Nothing brings clarity of mind as much as a funeral. People ask questions like, “what is really important in this life?” “How have I loved, who have I lost?” When you are the one singing at a funeral, the only question to ask yourself is…”How will this help heal the people left behind.” It’s quandary…
There is sadness from the loss, but joy of memories and Heavenly hopes or re-births. Peace and strife all in an hours time within each person there is a small battle; no matter what economics, background, belief system, foundation of life or walk of life…it’s a time of peace and turmoil…it’s a funeral.

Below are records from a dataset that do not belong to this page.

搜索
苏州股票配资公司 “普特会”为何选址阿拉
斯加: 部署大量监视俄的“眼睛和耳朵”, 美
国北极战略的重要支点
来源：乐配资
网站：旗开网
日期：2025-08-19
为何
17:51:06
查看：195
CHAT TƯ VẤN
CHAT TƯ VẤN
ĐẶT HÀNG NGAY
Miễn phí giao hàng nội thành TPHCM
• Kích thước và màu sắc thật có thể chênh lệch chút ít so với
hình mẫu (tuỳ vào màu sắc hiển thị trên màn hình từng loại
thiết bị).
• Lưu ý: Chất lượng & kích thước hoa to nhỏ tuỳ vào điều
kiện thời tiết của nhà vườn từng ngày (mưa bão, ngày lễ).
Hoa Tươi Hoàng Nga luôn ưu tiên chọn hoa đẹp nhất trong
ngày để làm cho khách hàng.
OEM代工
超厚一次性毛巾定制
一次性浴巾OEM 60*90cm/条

I was asked to sing at the funeral for the man I previously blogged about. It was an honor, of couse, so I excepted. The song chosen was Amazing Grace. Now, Amazing Grace is a beautiful heartfelt piece that according to what I have read, was started on a slave-trade boat and encapsulated by that of a man who at one time was the slave trader on that very boat. No matter your belief in any Gods, the-behind-the-scenes-story of Amazing Grace is both inspiring and a healthy reminder of humanity…both positive and negative. For the funeral, the bag pipes would open the song, then the piano and myself would come in and the bag pipes would re-enter at the end. The bag piper physically left the sanctuary while he was playing the end of the song. It was so powerful. The first time I heard him play during rehearsals, my heart hit my knees. My throat clinched, eyes watered, chest tightened and I was hit with a wave of pride, honor, grief and respect. (Now I want to travel to hear this beautiful instrument in it’s original home-land!)

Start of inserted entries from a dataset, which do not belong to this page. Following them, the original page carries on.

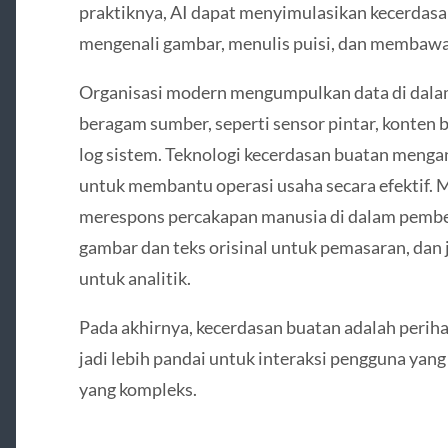
praktiknya, AI dapat menyimulasikan kecerda
mengenali gambar, menulis puisi, dan membawa 
Organisasi modern mengumpulkan data di dalam 
beragam sumber, seperti sensor pintar, konten 
log sistem. Teknologi kecerdasan buatan meng
untuk membantu operasi usaha secara efektif. 
merespons percakapan manusia di dalam pemb
gambar dan teks orisinal untuk pemasaran, da
untuk analitik.
Pada akhirnya, kecerdasan buatan adalah peri
jadi lebih pandai untuk interaksi pengguna ya
yang kompleks.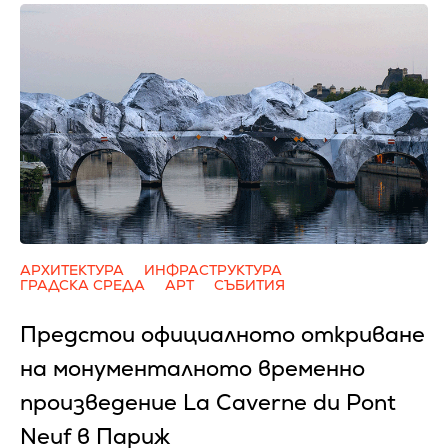
АРХИТЕКТУРА
ИНФРАСТРУКТУРА
ГРАДСКА СРЕДА
АРТ
СЪБИТИЯ
Предстои официалното откриване
на монументалното временно
произведение La Caverne du Pont
Neuf в Париж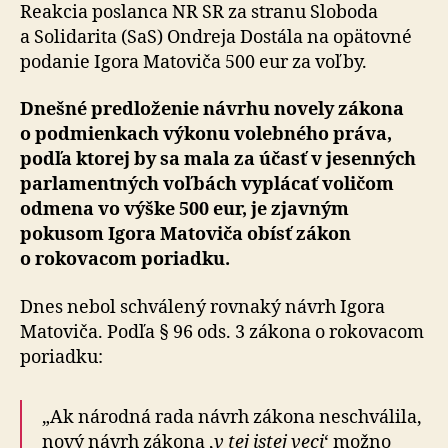
návrh
Reakcia poslanca NR SR za stranu Sloboda
Igora
a Solidarita (SaS) Ondreja Dostála na opätovné
Matoviča
podanie Igora Matoviča 500 eur za voľby.
Dnešné predloženie návrhu novely zákona
o podmienkach výkonu volebného práva,
podľa ktorej by sa mala za účasť v jesenných
parlamentných voľbách vyplácať voličom
odmena vo výške 500 eur, je zjavným
pokusom Igora Matoviča obísť zákon
o rokovacom poriadku.
Dnes nebol schválený rovnaký návrh Igora
Matoviča. Podľa § 96 ods. 3 zákona o rokovacom
poriadku:
„Ak národná rada návrh zákona neschválila,
nový návrh zákona ‚
v tej istej veci
‘ možno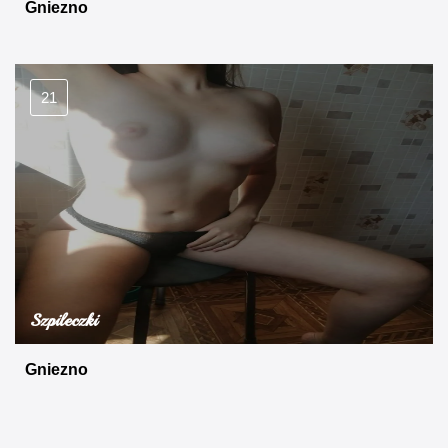
Gniezno
21
Szpileczki
Gniezno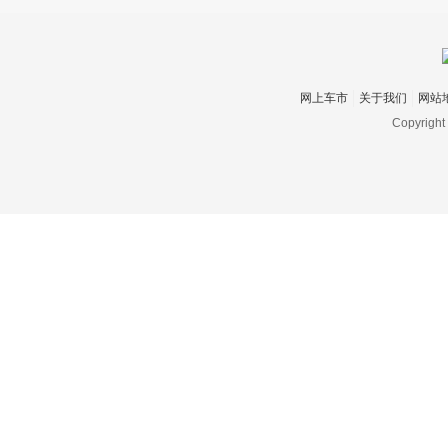
网上车市
关于我们
网站
Copyright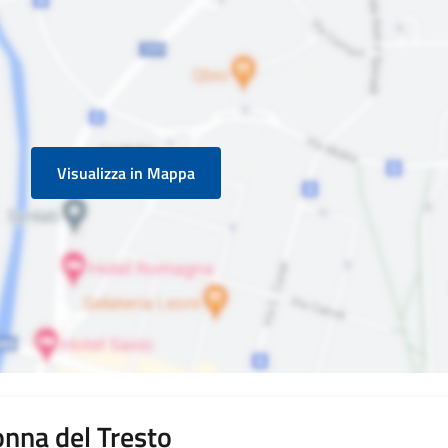
Visualizza in Mappa
nna del Tresto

The day of the funeral had arrived. As a reminder, I had been spending time with this mans wife and during the ceremony, she was in the front row….His family and MANY friends were packed into the building and some had such a constant stream of tears, I worried that there would be no one at home to console them and I didn’t want them to be left a lone. I wanted to hold them and allow their hurt to get out. I couldn’t be a one-on-one friend, but I wanted to help…and I could do that singing. or so I hoped…
After the guest speaker had spoken, I noticed the crowd “shutting down.” They seemed to be closing their emotions up and putting them aside for some other time. They didn’t relate to the guest speaker and literally grew restless…the bag pipes began. I sang the best I absolutely could for them. I sang for the deceased, thanking him in my heart for helping keep Jazz Music in the Rogue Valley by supporting our yearly festival and for all of the other good deeds done. Memories of all I had learned about him, his family, the history in the room, the politicians to care-givers to long time friends, flew though my mind. People cried…and the bagpipes left the room.
Lastly, I had my own private challenge. My divorce was final April of 2010. I was married 12 years…the funeral was in the church I had been married in over 12 years previously and I was flooded with memories, flashbacks and emotions. I had stood on that platform before, but was now looking out at a completely different crowd.
The funeral day was not about me, so I tabled those thoughts, until now..for my blog. I think this event will influence my 5 album challenge in as big way. Thanks for listening…where there is peace, there is understanding.